◆ Brief ◆
Print exactly those lines that run from the beginning of the data to the line bearing "This screenshot has height=2299, width=1568.", inclusive.

◆ Recorded data ◆
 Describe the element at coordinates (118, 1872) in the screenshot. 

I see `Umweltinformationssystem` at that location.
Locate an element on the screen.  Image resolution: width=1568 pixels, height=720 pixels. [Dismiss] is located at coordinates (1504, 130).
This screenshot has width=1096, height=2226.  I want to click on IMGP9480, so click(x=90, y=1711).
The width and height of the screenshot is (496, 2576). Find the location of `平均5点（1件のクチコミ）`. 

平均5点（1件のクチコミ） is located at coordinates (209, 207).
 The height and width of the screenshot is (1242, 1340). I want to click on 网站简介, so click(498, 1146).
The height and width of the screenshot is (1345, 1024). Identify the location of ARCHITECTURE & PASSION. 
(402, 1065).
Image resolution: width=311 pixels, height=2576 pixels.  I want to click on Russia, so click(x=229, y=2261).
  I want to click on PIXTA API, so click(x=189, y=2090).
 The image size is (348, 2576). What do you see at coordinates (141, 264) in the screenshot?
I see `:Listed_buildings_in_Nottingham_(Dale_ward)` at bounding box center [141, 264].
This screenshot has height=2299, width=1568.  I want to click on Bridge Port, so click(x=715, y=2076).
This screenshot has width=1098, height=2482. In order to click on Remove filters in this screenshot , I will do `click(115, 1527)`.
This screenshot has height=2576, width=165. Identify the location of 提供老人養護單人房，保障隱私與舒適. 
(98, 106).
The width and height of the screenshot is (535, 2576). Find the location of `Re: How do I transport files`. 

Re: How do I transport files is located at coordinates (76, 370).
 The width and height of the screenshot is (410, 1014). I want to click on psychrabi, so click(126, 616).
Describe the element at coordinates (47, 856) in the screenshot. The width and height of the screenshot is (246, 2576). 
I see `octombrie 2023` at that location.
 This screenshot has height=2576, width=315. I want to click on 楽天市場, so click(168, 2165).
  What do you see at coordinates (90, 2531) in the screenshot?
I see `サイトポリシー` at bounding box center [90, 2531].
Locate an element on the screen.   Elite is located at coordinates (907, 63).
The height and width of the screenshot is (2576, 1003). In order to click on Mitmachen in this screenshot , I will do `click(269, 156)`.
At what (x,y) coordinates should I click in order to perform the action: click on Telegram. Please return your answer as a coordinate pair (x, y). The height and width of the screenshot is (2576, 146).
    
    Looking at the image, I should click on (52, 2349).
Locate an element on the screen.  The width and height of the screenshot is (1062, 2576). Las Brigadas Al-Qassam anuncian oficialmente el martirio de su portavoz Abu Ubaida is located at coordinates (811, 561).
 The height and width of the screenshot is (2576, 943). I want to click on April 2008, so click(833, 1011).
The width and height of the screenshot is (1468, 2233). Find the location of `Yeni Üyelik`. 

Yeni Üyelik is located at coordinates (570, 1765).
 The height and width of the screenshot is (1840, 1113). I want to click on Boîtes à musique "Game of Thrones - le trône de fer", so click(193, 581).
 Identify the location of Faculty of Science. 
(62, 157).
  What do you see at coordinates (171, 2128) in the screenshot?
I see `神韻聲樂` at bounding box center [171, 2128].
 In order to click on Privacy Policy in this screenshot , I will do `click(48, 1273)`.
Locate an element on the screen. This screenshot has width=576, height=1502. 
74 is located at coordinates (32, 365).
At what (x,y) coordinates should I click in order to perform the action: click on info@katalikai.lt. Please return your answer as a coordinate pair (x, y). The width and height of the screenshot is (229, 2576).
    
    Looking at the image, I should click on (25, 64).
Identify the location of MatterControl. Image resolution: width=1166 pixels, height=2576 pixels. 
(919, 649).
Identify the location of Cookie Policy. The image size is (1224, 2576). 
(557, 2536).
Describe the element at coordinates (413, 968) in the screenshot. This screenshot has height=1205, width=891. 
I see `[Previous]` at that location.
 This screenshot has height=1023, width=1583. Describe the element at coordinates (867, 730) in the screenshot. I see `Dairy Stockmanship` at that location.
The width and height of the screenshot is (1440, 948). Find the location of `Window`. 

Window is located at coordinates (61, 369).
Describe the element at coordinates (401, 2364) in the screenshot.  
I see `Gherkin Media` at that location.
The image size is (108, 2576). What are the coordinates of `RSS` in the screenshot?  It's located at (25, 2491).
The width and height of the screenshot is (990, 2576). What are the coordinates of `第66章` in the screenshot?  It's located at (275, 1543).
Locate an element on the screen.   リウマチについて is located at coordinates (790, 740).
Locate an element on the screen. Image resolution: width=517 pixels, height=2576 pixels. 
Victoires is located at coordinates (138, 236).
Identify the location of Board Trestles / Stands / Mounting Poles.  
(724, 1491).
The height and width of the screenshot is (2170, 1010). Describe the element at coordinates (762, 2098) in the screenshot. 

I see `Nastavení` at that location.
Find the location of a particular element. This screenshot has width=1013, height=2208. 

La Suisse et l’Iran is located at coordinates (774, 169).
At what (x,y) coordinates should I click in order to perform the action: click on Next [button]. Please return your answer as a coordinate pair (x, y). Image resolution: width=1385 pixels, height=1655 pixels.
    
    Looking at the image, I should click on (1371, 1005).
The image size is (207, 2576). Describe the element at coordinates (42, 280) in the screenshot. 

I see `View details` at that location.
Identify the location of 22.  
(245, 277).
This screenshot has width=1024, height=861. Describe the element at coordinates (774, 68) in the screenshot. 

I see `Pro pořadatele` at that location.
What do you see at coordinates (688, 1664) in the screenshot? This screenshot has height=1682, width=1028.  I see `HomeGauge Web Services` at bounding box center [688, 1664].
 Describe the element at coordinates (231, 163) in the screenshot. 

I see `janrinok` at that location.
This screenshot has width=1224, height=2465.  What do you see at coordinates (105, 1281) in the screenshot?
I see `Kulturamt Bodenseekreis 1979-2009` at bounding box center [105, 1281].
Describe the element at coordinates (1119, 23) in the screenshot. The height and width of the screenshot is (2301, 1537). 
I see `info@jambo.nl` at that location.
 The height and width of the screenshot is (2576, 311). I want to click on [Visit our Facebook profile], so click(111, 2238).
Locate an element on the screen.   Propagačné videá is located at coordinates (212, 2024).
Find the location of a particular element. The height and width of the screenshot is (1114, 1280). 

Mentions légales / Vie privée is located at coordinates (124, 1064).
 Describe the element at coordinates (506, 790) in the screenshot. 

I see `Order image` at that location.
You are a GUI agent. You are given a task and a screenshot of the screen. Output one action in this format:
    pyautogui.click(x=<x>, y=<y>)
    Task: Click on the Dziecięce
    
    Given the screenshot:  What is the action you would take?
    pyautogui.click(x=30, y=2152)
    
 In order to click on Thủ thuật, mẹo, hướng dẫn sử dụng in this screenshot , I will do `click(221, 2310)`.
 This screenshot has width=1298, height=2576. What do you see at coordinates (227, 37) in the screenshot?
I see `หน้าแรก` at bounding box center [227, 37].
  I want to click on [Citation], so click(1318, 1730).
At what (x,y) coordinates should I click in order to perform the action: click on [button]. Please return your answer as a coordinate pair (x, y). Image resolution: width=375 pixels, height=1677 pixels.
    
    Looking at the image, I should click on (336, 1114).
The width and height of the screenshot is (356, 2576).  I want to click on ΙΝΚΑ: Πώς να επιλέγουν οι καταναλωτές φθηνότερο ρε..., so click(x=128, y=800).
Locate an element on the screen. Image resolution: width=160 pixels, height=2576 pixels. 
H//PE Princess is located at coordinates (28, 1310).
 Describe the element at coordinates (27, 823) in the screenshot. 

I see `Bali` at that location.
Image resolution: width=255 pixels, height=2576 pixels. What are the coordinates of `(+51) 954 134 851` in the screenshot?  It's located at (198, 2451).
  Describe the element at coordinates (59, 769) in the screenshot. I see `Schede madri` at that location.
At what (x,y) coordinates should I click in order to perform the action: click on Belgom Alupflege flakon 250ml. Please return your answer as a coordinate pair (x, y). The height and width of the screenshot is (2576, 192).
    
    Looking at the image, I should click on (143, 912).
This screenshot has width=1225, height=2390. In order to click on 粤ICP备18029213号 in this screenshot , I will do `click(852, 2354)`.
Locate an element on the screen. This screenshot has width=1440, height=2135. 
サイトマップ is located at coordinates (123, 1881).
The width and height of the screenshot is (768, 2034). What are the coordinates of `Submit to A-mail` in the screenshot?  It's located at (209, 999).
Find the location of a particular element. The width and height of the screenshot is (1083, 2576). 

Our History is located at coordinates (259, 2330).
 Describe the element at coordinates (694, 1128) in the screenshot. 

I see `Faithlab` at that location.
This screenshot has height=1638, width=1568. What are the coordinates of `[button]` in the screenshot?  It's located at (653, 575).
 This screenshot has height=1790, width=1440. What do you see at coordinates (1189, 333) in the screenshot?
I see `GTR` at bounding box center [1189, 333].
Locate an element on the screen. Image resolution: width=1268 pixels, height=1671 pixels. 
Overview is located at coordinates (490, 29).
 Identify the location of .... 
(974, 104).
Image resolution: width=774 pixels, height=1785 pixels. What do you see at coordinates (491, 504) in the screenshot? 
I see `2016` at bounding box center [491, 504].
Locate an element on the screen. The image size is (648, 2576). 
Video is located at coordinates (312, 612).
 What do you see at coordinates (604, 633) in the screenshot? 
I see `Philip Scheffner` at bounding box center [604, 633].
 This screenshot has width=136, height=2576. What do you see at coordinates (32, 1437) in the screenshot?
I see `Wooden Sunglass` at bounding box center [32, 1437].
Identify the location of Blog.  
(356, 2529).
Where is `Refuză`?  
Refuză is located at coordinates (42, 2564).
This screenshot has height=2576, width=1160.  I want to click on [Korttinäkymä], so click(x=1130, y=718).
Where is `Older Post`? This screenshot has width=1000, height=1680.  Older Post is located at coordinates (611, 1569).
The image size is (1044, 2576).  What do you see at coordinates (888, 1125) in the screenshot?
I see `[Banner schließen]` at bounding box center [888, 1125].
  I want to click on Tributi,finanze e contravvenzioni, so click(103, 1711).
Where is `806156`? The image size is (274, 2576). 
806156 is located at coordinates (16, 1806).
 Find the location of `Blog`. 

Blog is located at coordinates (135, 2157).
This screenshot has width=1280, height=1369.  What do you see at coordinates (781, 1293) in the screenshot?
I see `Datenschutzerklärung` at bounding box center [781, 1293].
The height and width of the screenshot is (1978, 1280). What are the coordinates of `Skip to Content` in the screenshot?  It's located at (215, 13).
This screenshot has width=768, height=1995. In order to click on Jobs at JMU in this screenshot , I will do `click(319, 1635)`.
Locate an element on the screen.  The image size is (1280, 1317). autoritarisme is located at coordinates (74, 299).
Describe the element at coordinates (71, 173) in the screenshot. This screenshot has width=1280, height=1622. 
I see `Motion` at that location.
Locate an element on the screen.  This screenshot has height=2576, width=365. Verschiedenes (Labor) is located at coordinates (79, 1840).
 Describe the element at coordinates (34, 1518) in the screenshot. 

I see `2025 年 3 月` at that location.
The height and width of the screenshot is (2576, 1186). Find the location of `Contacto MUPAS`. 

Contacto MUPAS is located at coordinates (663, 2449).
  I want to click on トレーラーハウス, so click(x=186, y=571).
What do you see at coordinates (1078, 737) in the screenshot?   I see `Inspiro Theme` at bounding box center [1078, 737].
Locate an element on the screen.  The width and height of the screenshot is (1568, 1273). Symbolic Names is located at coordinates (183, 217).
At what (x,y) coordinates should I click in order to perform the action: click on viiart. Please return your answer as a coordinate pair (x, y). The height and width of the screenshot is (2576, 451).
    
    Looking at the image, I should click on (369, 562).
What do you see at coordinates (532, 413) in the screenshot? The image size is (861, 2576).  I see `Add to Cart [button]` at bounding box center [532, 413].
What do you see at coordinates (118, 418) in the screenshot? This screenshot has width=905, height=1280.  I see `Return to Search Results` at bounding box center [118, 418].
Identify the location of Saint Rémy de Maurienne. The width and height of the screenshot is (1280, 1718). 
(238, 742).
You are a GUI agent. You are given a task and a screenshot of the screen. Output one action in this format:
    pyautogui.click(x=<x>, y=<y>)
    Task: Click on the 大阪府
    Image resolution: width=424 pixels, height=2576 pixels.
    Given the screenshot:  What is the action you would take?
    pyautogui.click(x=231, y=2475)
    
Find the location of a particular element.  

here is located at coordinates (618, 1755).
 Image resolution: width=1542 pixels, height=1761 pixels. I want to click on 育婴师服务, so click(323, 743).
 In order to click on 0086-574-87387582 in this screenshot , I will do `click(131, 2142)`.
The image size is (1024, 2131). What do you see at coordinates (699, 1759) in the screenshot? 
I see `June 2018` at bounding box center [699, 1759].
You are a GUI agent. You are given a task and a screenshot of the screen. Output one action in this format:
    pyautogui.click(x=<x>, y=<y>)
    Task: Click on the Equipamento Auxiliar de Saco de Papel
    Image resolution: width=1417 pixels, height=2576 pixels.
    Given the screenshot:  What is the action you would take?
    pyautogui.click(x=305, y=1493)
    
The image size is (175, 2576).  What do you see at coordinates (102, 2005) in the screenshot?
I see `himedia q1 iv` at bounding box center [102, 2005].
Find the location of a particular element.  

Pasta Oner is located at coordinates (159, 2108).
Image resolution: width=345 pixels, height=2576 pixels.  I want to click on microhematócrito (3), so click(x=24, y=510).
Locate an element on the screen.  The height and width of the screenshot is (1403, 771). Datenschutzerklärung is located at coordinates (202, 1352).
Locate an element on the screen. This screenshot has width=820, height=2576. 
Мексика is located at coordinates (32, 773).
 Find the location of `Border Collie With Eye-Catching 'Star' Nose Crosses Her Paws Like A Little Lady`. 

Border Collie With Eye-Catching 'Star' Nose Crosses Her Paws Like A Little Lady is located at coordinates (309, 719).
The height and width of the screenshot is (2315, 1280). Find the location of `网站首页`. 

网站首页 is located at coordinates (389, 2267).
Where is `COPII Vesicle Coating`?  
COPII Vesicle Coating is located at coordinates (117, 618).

◆ Exercise output ◆
 Describe the element at coordinates (118, 1872) in the screenshot. 

I see `Umweltinformationssystem` at that location.
Locate an element on the screen.  Image resolution: width=1568 pixels, height=720 pixels. [Dismiss] is located at coordinates (1504, 130).
This screenshot has width=1096, height=2226.  I want to click on IMGP9480, so click(x=90, y=1711).
The width and height of the screenshot is (496, 2576). Find the location of `平均5点（1件のクチコミ）`. 

平均5点（1件のクチコミ） is located at coordinates (209, 207).
 The height and width of the screenshot is (1242, 1340). I want to click on 网站简介, so click(498, 1146).
The height and width of the screenshot is (1345, 1024). Identify the location of ARCHITECTURE & PASSION. 
(402, 1065).
Image resolution: width=311 pixels, height=2576 pixels.  I want to click on Russia, so click(x=229, y=2261).
  I want to click on PIXTA API, so click(x=189, y=2090).
 The image size is (348, 2576). What do you see at coordinates (141, 264) in the screenshot?
I see `:Listed_buildings_in_Nottingham_(Dale_ward)` at bounding box center [141, 264].
This screenshot has height=2299, width=1568.  I want to click on Bridge Port, so click(x=715, y=2076).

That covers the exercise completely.